WHAT THE TASK REQUIRES – Images do not belong in the copy. Set down all the entries exactly.
-*-
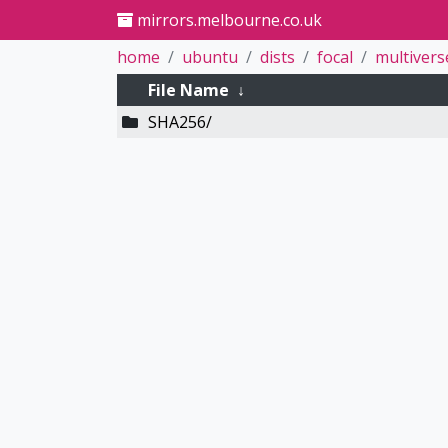
mirrors.melbourne.co.uk
home
ubuntu
dists
focal
multivers
File Name
↓
SHA256/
-*-
YOUR SOLUTION –
mirrors.melbourne.co.uk
home
ubuntu
dists
focal
multivers
File Name
↓
SHA256/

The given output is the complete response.